## Integrate [AraVec](https://github.com/bakrianoo/aravec) with [Spacy.io](https://spacy.io/)

This notebook demonstrates how to integrate an [AraVec](https://github.com/bakrianoo/aravec) model with [spaCy.io](https://spacy.io/)

## Outlines

- Install/Load the required modules
- Load AraVec
- Export the Word2Vec format + gzip it.
- Initialize the spaCy model using AraVec vectors
- Run Your AraVec Spacy Model
- Test the Model

## Install/Load the required modules

In [None]:
!pip install gensim spacy nltk

In [None]:
import gensim
import re
import spacy

# Clean/Normalize Arabic Text
def clean_str(text):
    search = ["أ","إ","آ","ة","_","-","/",".","،"," و "," يا ",'"',"ـ","'","ى","\\",'\n', '\t','&quot;','?','؟','!']
    replace = ["ا","ا","ا","ه"," "," ","","",""," و"," يا","","","","ي","",' ', ' ',' ',' ? ',' ؟ ',' ! ']
    
    #remove tashkeel
    p_tashkeel = re.compile(r'[\u0617-\u061A\u064B-\u0652]')
    text = re.sub(p_tashkeel,"", text)
    
    #remove longation
    p_longation = re.compile(r'(.)\1+')
    subst = r"\1\1"
    text = re.sub(p_longation, subst, text)
    
    text = text.replace('وو', 'و')
    text = text.replace('يي', 'ي')
    text = text.replace('اا', 'ا')
    
    for i in range(0, len(search)):
        text = text.replace(search[i], replace[i])
    
    #trim    
    text = text.strip()

    return text

## Load AraVec
Download a model from the [AraVec Repository](https://github.com/bakrianoo/aravec), then follow the below steps to load it.

In [None]:
# Download via terminal commands
!wget "https://archive.org/download/aravec2.0/tweet_cbow_300.zip"
!unzip "tweet_cbow_300.zip"

In [None]:
# load the AraVec model
model = gensim.models.Word2Vec.load("tweets_cbow_300")

In [None]:
print("We have",len(model.wv.index_to_key),"vocabularies")

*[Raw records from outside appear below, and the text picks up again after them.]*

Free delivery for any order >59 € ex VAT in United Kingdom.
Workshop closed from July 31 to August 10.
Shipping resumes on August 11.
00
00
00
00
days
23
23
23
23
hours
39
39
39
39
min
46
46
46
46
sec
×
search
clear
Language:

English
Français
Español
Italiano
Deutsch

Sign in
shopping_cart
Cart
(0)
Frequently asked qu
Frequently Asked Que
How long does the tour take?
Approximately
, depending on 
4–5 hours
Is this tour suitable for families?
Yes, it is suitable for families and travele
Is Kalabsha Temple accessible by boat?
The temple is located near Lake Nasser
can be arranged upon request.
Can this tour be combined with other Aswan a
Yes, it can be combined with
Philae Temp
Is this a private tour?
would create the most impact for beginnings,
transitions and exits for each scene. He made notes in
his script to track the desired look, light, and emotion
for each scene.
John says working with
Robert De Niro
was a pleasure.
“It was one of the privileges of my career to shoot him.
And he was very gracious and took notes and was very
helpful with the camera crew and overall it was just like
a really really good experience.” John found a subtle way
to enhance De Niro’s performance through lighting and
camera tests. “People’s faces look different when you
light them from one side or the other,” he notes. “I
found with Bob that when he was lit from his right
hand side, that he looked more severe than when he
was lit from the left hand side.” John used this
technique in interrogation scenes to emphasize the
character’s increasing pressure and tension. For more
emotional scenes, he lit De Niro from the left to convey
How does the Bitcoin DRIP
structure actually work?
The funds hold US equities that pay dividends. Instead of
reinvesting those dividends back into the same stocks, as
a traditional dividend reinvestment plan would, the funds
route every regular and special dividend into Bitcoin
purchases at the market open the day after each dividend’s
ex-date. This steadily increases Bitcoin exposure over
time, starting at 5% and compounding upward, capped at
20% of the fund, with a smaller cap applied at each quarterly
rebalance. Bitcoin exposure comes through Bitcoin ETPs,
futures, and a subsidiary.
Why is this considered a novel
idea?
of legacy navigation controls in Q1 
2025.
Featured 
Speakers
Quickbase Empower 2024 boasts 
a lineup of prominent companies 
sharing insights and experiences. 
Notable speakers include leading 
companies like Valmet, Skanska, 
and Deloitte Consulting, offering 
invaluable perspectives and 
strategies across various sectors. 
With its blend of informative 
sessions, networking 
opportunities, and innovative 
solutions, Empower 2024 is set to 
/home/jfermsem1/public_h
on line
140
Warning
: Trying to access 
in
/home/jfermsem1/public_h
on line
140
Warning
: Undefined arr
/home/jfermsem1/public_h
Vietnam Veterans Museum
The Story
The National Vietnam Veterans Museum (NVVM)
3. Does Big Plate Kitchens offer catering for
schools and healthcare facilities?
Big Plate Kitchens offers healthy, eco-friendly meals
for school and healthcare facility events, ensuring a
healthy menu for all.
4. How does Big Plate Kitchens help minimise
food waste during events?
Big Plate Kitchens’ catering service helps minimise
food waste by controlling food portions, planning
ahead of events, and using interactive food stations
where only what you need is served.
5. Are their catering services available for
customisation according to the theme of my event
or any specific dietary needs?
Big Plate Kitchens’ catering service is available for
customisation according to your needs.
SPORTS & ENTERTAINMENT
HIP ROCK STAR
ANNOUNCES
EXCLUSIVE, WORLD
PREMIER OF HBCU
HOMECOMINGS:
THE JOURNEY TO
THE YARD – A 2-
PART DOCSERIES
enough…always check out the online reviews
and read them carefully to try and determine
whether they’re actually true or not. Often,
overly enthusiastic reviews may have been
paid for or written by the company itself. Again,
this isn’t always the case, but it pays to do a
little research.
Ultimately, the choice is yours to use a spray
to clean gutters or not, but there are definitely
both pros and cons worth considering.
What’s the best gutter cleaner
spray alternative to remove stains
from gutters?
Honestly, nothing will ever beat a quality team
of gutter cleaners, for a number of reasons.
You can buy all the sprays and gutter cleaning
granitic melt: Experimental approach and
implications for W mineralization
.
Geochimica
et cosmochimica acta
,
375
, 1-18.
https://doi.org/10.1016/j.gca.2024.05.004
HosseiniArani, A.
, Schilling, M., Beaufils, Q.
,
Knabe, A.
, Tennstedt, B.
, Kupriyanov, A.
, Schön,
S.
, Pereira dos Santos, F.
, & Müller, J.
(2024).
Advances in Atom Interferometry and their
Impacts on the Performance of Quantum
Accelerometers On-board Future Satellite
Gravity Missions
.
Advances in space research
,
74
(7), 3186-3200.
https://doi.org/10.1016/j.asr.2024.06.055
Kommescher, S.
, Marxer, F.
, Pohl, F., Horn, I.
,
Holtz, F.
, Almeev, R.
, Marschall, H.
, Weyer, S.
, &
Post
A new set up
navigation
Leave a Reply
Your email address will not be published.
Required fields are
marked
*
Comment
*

## Export the Word2Vec format + gzip it.

In [None]:
# make a directory called "spacyModel"
%mkdir spacyModel

In [None]:
# export the word2vec fomart to the directory
model.wv.save_word2vec_format("./spacyModel/aravec.txt")

In [None]:
# using `gzip` to compress the .txt file
!gzip ./spacyModel/aravec.txt

## Initialize the spaCy model using AraVec vectors

- This will create a folder called `/spacy.aravec.model` within your current working directory.
- This step could take several minutes to be completed.

In [None]:
!python -m spacy init vectors ar ./spacyModel/aravec.txt.gz spacy.aravec.model 

## Run Your AraVec Spacy Model


In [None]:
# load AraVec Spacy model
nlp = spacy.load("./spacy.aravec.model/")

In [None]:
# Define the preprocessing Class
class Preprocessor:
    def __init__(self, tokenizer, **cfg):
        self.tokenizer = tokenizer

    def __call__(self, text):
        preprocessed = clean_str(text)
        return self.tokenizer(preprocessed)

In [None]:
# Apply the `Preprocessor` Class
nlp.tokenizer = Preprocessor(nlp.tokenizer)

## Test the Model

In [None]:
# Test your model
nlp("قطة").vector

In [None]:
egypt = nlp("مصر بلد")
tunisia = nlp("تونس")
apple = nlp("تفاح")

print("egypt Vs. tunisia = ", egypt.similarity(tunisia))
print("egypt Vs. apple = ", egypt.similarity(apple))

In [None]:
egypt.vector

## Done !!

Congratulations, now you have your AraVec model running on spaCy.